Why it's not game over for gamification
Why isn’t gamification a high scorer on the corporate leaderboard?
Is it because the hype got out of hand? Is it because its name ‘gamification’ trivialises what is effectively an application of behavioural science? Or is it simply because gamification isn’t all that?
Certainly it wasn’t long ago that leading experts were making a big fuss about it. In 2012, Gartner, for instance, predicted that by 2014 the use of gamified services for consumer goods marketing and customer retention would become as important as Facebook. The research house also forecast that more than 70% of Global 2000 organisations would have at least one gamified application by 2015, and that the gamification industry would be worth US$2.8 billion by 2016.
Big numbers. Big predictions. But also, as it transpires, a big miscalculation.
It’s fair to say that the business world circa 2015 isn’t in thrall to gamification in the way that Gartner predicted, and the research house is now estimating that market penetration is a measly 5-10%. In a study of over 100 line-of-business managers by Sunrise Software, only about a third (30%) felt that gamification was here to stay, while a fifth (21%) thought it was a passing fad and half (49%) felt the jury is still out.
And at industry level, an Infosys study into gamification in the financial services sector last year found that the discipline was still in its infancy, even in the United States, with only 10% of the 160 banks questioned having activated a gamification programme.
It is perhaps unsurprising, therefore, that the likes of Fortune magazine have declared that “the whole gamification thing is over”.
So is it game over for gamification?
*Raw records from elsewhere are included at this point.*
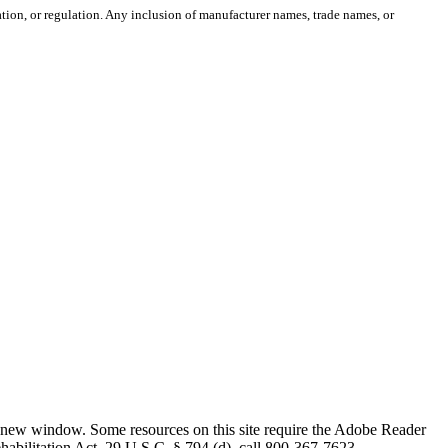
ion, or regulation. Any inclusion of manufacturer names, trade names, or
 new window. Some resources on this site require the Adobe Reader
ehabilitation Act, 29 U.S.C. § 794 (d), call 800-367-7623.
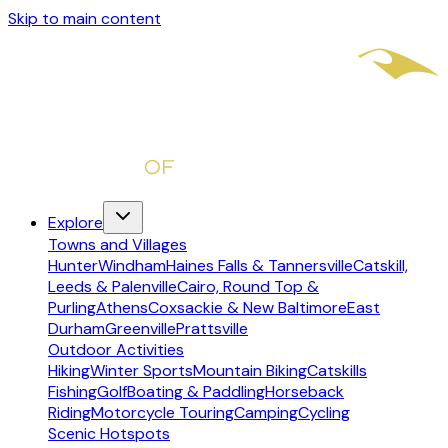
Skip to main content
Explore
Towns and Villages
Hunter
Windham
Haines Falls & Tannersville
Catskill,
Leeds & Palenville
Cairo, Round Top &
Purling
Athens
Coxsackie & New Baltimore
East
Durham
Greenville
Prattsville
Outdoor Activities
Hiking
Winter Sports
Mountain Biking
Catskills
Fishing
Golf
Boating & Paddling
Horseback
Riding
Motorcycle Touring
Camping
Cycling
Scenic Hotspots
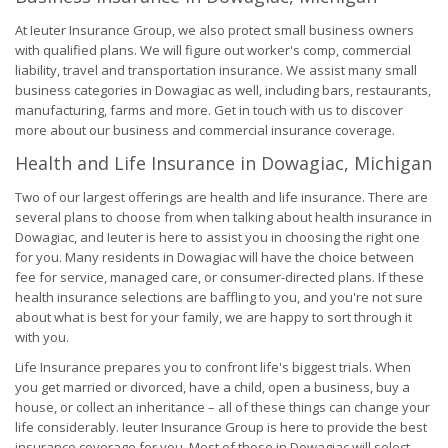
At Ieuter Insurance Group, we also protect small business owners
with qualified plans. We will figure out worker's comp, commercial
liability, travel and transportation insurance. We assist many small
business categories in Dowagiac as well, including bars, restaurants,
manufacturing, farms and more. Get in touch with us to discover
more about our business and commercial insurance coverage.
Health and Life Insurance in Dowagiac, Michigan
Two of our largest offerings are health and life insurance. There are
several plans to choose from when talking about health insurance in
Dowagiac, and Ieuter is here to assist you in choosing the right one
for you. Many residents in Dowagiac will have the choice between
fee for service, managed care, or consumer-directed plans. If these
health insurance selections are baffling to you, and you're not sure
about what is best for your family, we are happy to sort through it
with you.
Life Insurance prepares you to confront life's biggest trials. When
you get married or divorced, have a child, open a business, buy a
house, or collect an inheritance – all of these things can change your
life considerably. Ieuter Insurance Group is here to provide the best
insurance coverage for you. Most of those in Dowagiac will select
Or is it merely a case of gamification being overhyped before its time, and that its best days are still to come?
Level one: definitions
To get to the bottom of this, let’s first clear up any confusion about gamification, beginning with its definition.
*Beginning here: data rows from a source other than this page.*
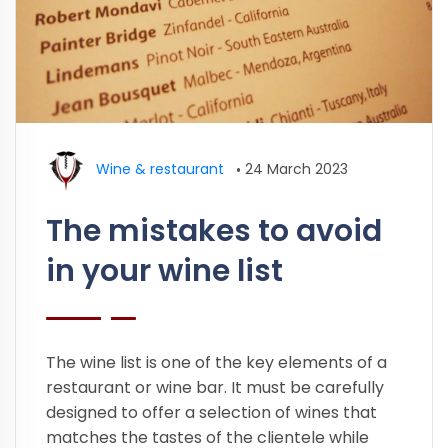
Wine & restaurant
•
24 March 2023
The mistakes to avoid
in your wine list
The wine list is one of the key elements of a
restaurant or wine bar. It must be carefully
designed to offer a selection of wines that
matches the tastes of the clientele while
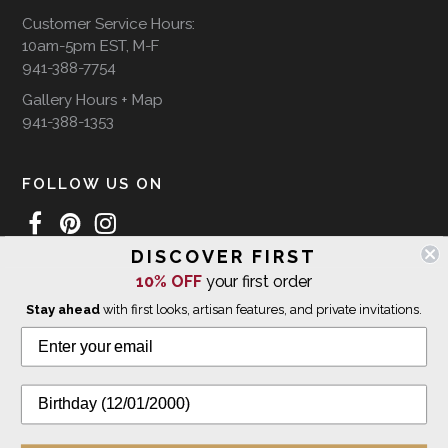
Customer Service Hours:
10am-5pm EST, M-F
941-388-7754
Gallery Hours + Map
941-388-1353
FOLLOW US ON
DISCOVER FIRST
10% OFF
your first order
WE SHIP INTERNATIONALLY
Stay ahead
with first looks, artisan features, and private invitations.
© 2026 The Giving Tree Gallery
All Rights Reserved
Privacy Policy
“Gamification applies game mechanics to non-game activities enabling companies to engage more effectively with consumers, employees and partners to accomplish a variety of mission-critical business goals,” says Britt Davies, chief marketing officer at Workplace.
“The concept of gamification works by addressing the many intrinsic needs of the participants including competition, achievement, status and rewards for specific behaviours. People are deeply attracted to these experiences, and the positive impact of gamifying business systems and processes has been proven many times over.”
When implemented properly, gamification can help businesses achieve three broad objectives: change behaviour, develop skills, and enable innovation.
- Changing behaviours: The most common use of gamification is to engage a specific audience and encourage them to change a target set of behaviours. By turning the desired behaviour change into a game, people become engaged and encouraged to adopt new habits.
- Developing skills: Gamification is increasingly being used in both formal education and in corporate training programs to engage students in a more immersive learning experience.
- Enabling Innovation: Innovation games generally use game mechanics to create a more engaging experience, but the key is to engage lots of players, solving problems through crowdsourcing.
Level two: customers
This can be applied to a variety of functions, both to stakeholders inside the organisation and outside.
“Already companies large and small are reporting impressive – and quantified – results in applying gamification to key elements of CRM – customer acquisition, loyalty and engagement, for example, helping create the e-world equivalent of word-of-mouth advertising,” says Maggie Buggie, vice president of digital transformation at Capgemini Consulting.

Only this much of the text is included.